Segment Start: RECORDS FOR THIS TASK

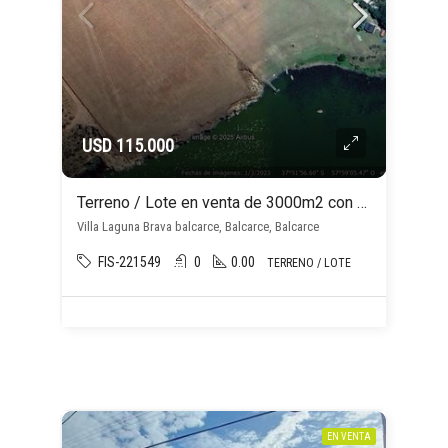
USD 115.000
Terreno / Lote en venta de 3000m2 con plena vista y acceso a Laguna Brava
Villa Laguna Brava balcarce, Balcarce, Balcarce
FIS-221549
0
0.00
TERRENO / LOTE
EN VENTA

Segment End: RECORDS FOR THIS TASK

== ASSIGNED TASK ==
Although the records contain pictures, restate them word for word with those pictures left out.

== RESULT FOR THIS TASK ==
USD 115.000
Terreno / Lote en venta de 3000m2 con plena vista y acceso a Laguna Brava
Villa Laguna Brava balcarce, Balcarce, Balcarce
FIS-221549
0
0.00
TERRENO / LOTE
EN VENTA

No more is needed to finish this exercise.